Markdown would be a pretty good fit as a compromise between HTML and plaintext for email. I wonder why no one has thought about that yet.
Markdown syntax takes a bit of time to learn, but with images, tables, limited HTML tags, I think it would suffice for 99% of use cases and remove the need for all the sanitization that current clients do.
Markdown is an authoring format. It’s OK as that. But it’s completely unsuitable as a publishing format, because there’s way too much variation of interpretation. Remember also that Markdown is built on top of HTML, more or less—you’d have to either ban all HTML tags (… which rather makes it not Markdown), or have just the same problems as before, but now worse.
People have suggested Markdown for email quite a few times.

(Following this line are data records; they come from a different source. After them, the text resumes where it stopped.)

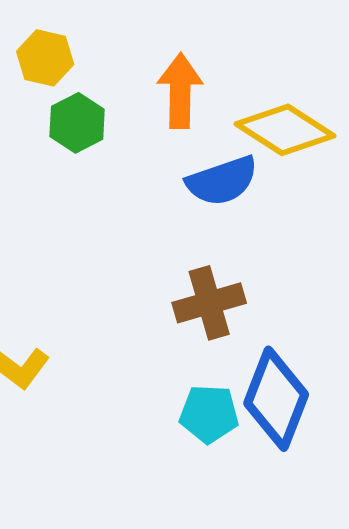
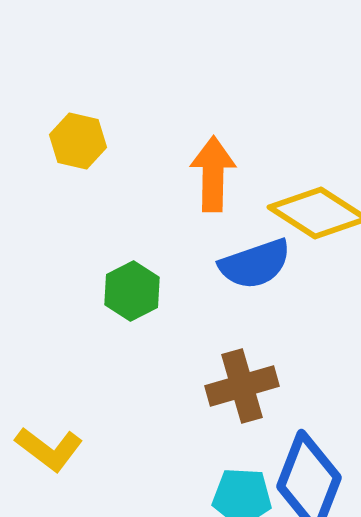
green hexagon: (77, 123) -> (132, 291), moved

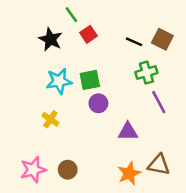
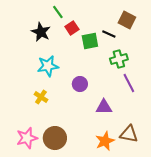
brown square: (162, 39) -> (127, 20), moved
green square: (90, 80) -> (90, 41), moved
brown circle: (68, 170) -> (55, 138), size x1.5

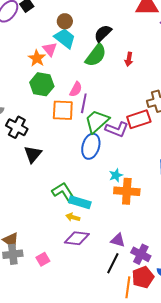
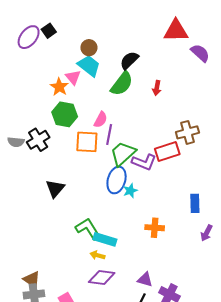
black cross: (17, 127) -> (38, 140), moved, turned 30
cyan star: (116, 175) -> (130, 191), moved
orange cross: (127, 191) -> (155, 228), size x0.7

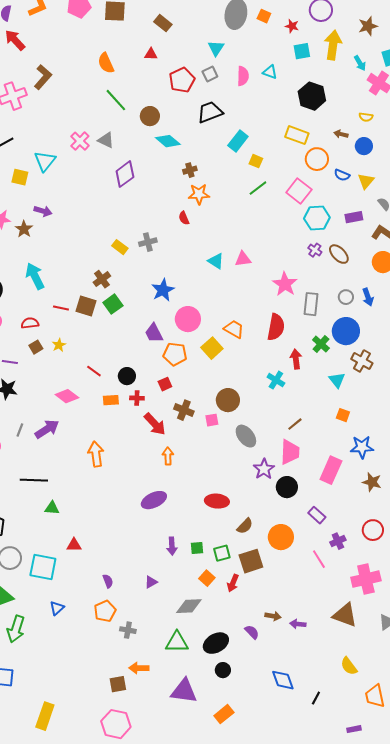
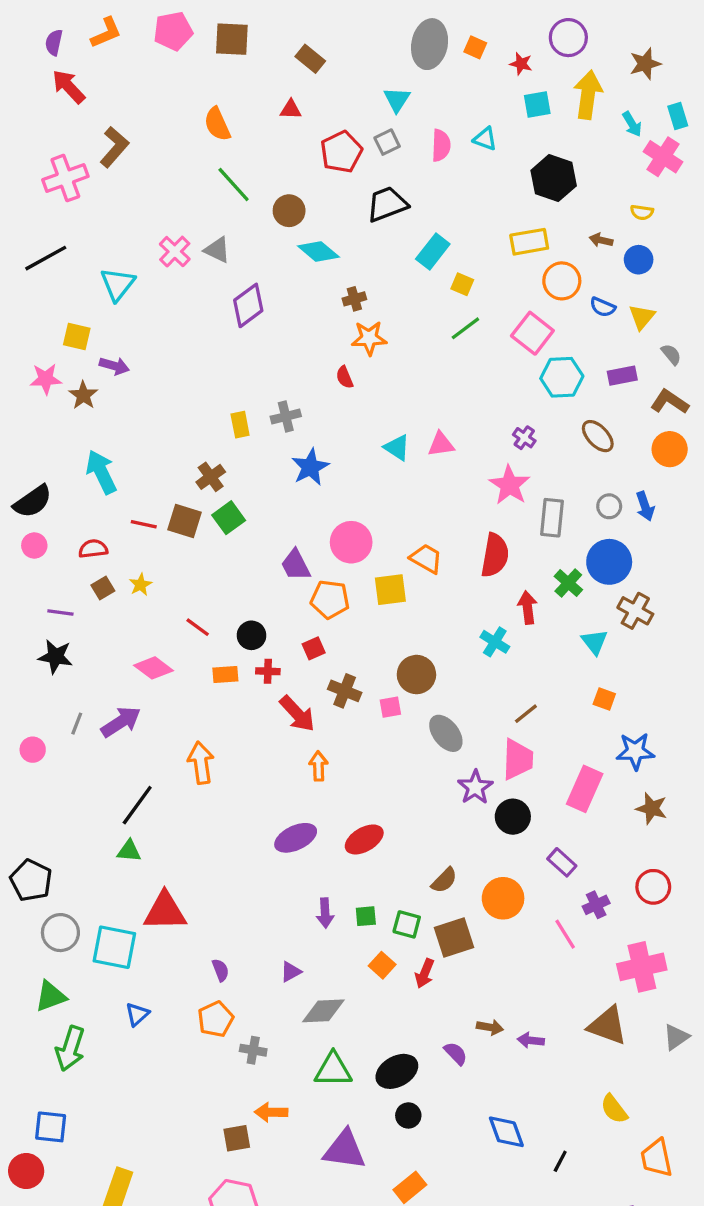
yellow rectangle: (297, 135) -> (529, 242), turned -30
yellow square: (20, 177) -> (77, 336), moved
yellow rectangle: (120, 247) -> (240, 425), turned 42
purple cross: (315, 250) -> (524, 438), moved
blue star: (163, 290) -> (310, 467), moved
yellow square: (212, 348) -> (390, 590), turned 35
black line: (34, 480) -> (137, 805), moved, turned -56
red ellipse: (217, 501) -> (364, 839), moved, turned -35
red triangle: (74, 545) -> (165, 911), size x1.8
green square: (222, 553) -> (407, 924), turned 30
gray diamond: (189, 606) -> (323, 1011), moved

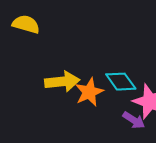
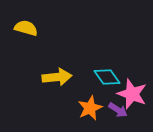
orange star: (89, 92) -> (90, 108), moved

It’s a total non-starter, absolutely no chance of anyone doing it in the next few years at least (and I strongly doubt Markdown in any form will ever make it in like that).
Mail clients would need to learn to handle the markdown MIME type, and realize it could be plain text, or run through a converter to show as rich text.
But sadly too many folks use mail clients that render and compose HTML, or worse, and there would be no real incentive to switch. It might be a function of the sending client to send the prerendered HTML along with the plain text markdown part.
Markdown syntax takes a bit of time to learn, but with images, tables, limited HTML tags, I think it would suffice for 99% of use cases and remove the need for all the sanitization that current clients do.